JEREMIAH CHURCH and TRES COMMA OPINION and ORDER COMPLIANCE, INC.,
Defendants. July 16, 2025
SEMPER, District Judge. THIS MATTER comes before the Court upon Plaintiff Loop HQ, Inc.’s (“Loop”) Emergency Motion for Preliminary Injunction with Temporary Restraints (ECF 2, “Motion” or “Mot.”) against Defendants Jeremiah Church (“Church”) and Tres Comma Compliance (“TCC”). The parties appeared for a hearing on the Motion on July 15, 2025. For the reasons set forth below, Loop’s Motion is DENIED. WHEREAS on July 1, 2025, Loop initiated this action by filing the Complaint (ECF 1, “Compl.”) and the Motion, asserting eleven counts alleging that Defendants had misappropriated Loop’s trade secrets and breached Church’s Employment and Shareholder Agreements with Loop by starting TCC and offering a compliance product that uses Loop’s trade secrets and competes directly with Loop’s compliance product. (See generally Compl.; see also Mot.) In the Complaint and the Motion, Loop asked the Court to issue injunctions (1) compelling Defendants to immediately cease and desist from competing with Loop and disclose all Loop client information retained by Church; (2) barring Church from reviewing, retaining, disclosing, or otherwise making any use of Loop’s information; and (3) compelling Church to submit all his electronic devices and cloud storage platforms for forensic examination and imaging in furtherance of the prevention of further and irreparable harm and the protection of Plaintiff’s rights under applicable law. (Compl. at 26.) On July 9, 2025, after a brief extension granted by the Court, Defendants filed a Brief and Certification
in Opposition to the Motion (ECF 15 and 16, collectively “Opposition” or “Opp.”), and on July 11, 2025, Plaintiff filed a Reply Brief in support of the Motion (ECF 18, “Reply”); WHEREAS the parties appeared in court on July 15, 2025 to give arguments on the Motion. During this hearing, the Court ruled from the bench that the Motion would be denied, and the Court indicated that this Opinion would follow to clarify the Court’s ruling from the bench; WHEREAS injunctive relief is an “extraordinary remedy and should be granted only in limited circumstances.” Kos Pharmaceuticals, Inc. v. Andrx Corp., 369 F.3d 700, 708 (3d Cir. 2004). The Court may grant an injunction only if a party shows: (1) a likelihood of success on the merits; (2) that it will suffer irreparable harm if the injunction is denied; (3) that granting preliminary relief will not result in even greater harm to the nonmoving party; and (4) that the
public interest favors such relief. Arrowpoint Capital Corp. v. Arrowpoint Asset Management, LLC, 793 F.3d 313, 318 (3d Cir. 2015). A party must produce sufficient evidence of all four factors, and the Court must weigh them prior to granting injunctive relief.

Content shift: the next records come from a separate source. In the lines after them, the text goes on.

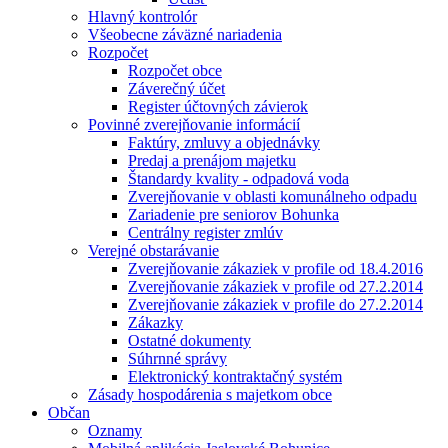
Hlavný kontrolór
Všeobecne záväzné nariadenia
Rozpočet
Rozpočet obce
Záverečný účet
Register účtovných závierok
Povinné zverejňovanie informácií
Faktúry, zmluvy a objednávky
Predaj a prenájom majetku
Štandardy kvality - odpadová voda
Zverejňovanie v oblasti komunálneho odpadu
Zariadenie pre seniorov Bohunka
Centrálny register zmlúv
Verejné obstarávanie
Zverejňovanie zákaziek v profile od 18.4.2016
Zverejňovanie zákaziek v profile od 27.2.2014
Zverejňovanie zákaziek v profile do 27.2.2014
Zákazky
Ostatné dokumenty
Súhrnné správy
Elektronický kontraktačný systém
Zásady hospodárenia s majetkom obce
Občan
Oznamy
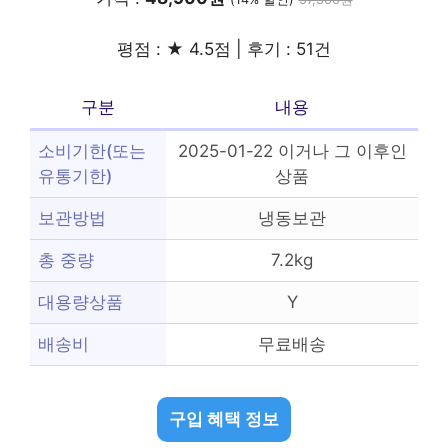
평점 : ★ 4.5점 | 후기 : 51건
구분
내용
소비기한(또는
2025-01-22 이거나 그 이후인
유통기한)
상품
보관방법
냉동보관
총 중량
7.2kg
대용량상품
Y
배송비
무료배송
구입 혜택 정보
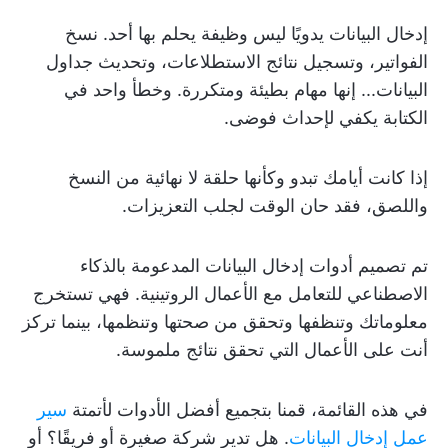
إدخال البيانات يدويًا ليس وظيفة يحلم بها أحد. نسخ
الفواتير، وتسجيل نتائج الاستطلاعات، وتحديث جداول
البيانات... إنها مهام بطيئة ومتكررة. وخطأ واحد في
الكتابة يكفي لإحداث فوضى.
إذا كانت أيامك تبدو وكأنها حلقة لا نهائية من النسخ
واللصق، فقد حان الوقت لجلب التعزيزات.
تم تصميم أدوات إدخال البيانات المدعومة بالذكاء
الاصطناعي للتعامل مع الأعمال الروتينية. فهي تستخرج
معلوماتك وتنظفها وتحقق من صحتها وتنظمها، بينما تركز
أنت على الأعمال التي تحقق نتائج ملموسة.
في هذه القائمة، قمنا بتجميع أفضل الأدوات لأتمتة
سير
عمل إدخال البيانات
. هل تدير شركة صغيرة أو فريقًا؟ أو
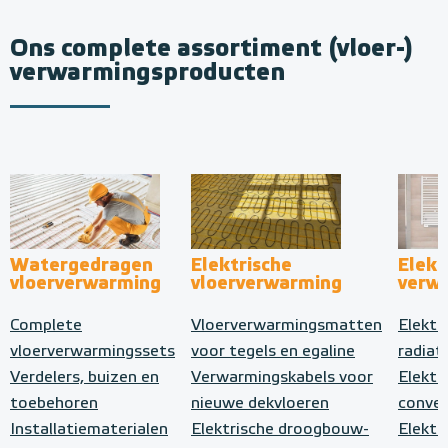
Ons complete assortiment (vloer-)
verwarmingsproducten
Watergedragen
Elektrische
Elekt
vloerverwarming
vloerverwarming
verw
Complete
Vloerverwarmingsmatten
Elektr
vloerverwarmingssets
voor tegels en egaline
radiat
Verdelers, buizen en
Verwarmingskabels voor
Elektr
toebehoren
nieuwe dekvloeren
conve
Installatiematerialen
Elektrische droogbouw-
Elektr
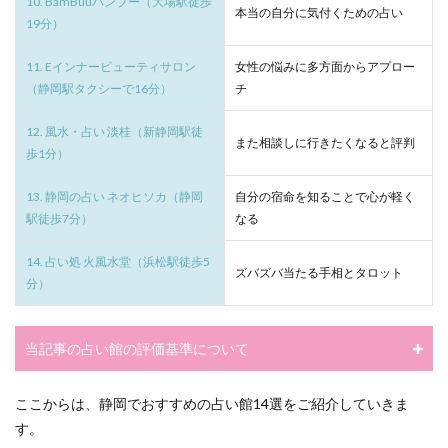
10. BamBuuバンブー（大場駅徒歩
本当の自分に気付くための占い
19分）
11. Eインナービューティサロン
女性の悩みに多方面からアプロー
（静岡駅タクシーで16分）
チ
12. 風水・占い 淡桂（新静岡駅徒
また相談しに行きたくなると評判
歩1分）
13. 静岡の占い ネオヒソカ（静岡
自分の宿命を知ることで心が軽く
駅徒歩7分）
なる
14. 占い処 火風水堂（浜松駅徒歩5
ズバズバ当たる手相とタロット
分）
当記事の占い館の評価基準について
ここからは、静岡でおすすめの占い館14選をご紹介していきま
す。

Am. Tel. & Tel. Co. v. Winback & Conserve Program, Inc., 42 F.3d 1421, 1427 (3d Cir. 1994). However, “a movant for preliminary equitable relief must meet the threshold for the first two ‘most critical’ factors: it must demonstrate that it can win on the merits (which requires a showing significantly better than negligible but not necessarily more likely than not) and that it is more likely than not to suffer irreparable harm in the absence of preliminary relief. If these gateway factors are met, a court then considers the remaining two factors and determines in its sound discretion if all four factors, taken together, balance in favor of granting the requested preliminary relief.” Riley v. Harrisburg, 858 F.3d 173, 179 (3d Cir. 2017); and WHEREAS upon reviewing the parties’ submissions and hearing their oral arguments on the Motion, the Court finds that Loop has failed to demonstrate that it is more likely than not to
suffer irreparable harm if its request for injunctive relief is not granted. On the meager record before the Court at this earliest possible stage of litigation, it is not clear what, if any, concrete and irreparable harms Loop and its business would face absent injunctive relief. Loop has demonstrated that it has four customers that are effectively beta-testing and proving the concept of the compliance product at issue, and 13 prospective customers who have expressed interest in a finished version of the product, but it has not apprised the court of any potential risk of losing these customers or other business or market positions if Church and TCC are allowed to continue doing business. As such, the Court cannot grant the extraordinary relief Loop seeks. Accordingly, Plaintiff’s Motion is DENIED. The parties are directed to proceed with further litigation. SO ORDERED on July 16, 2025.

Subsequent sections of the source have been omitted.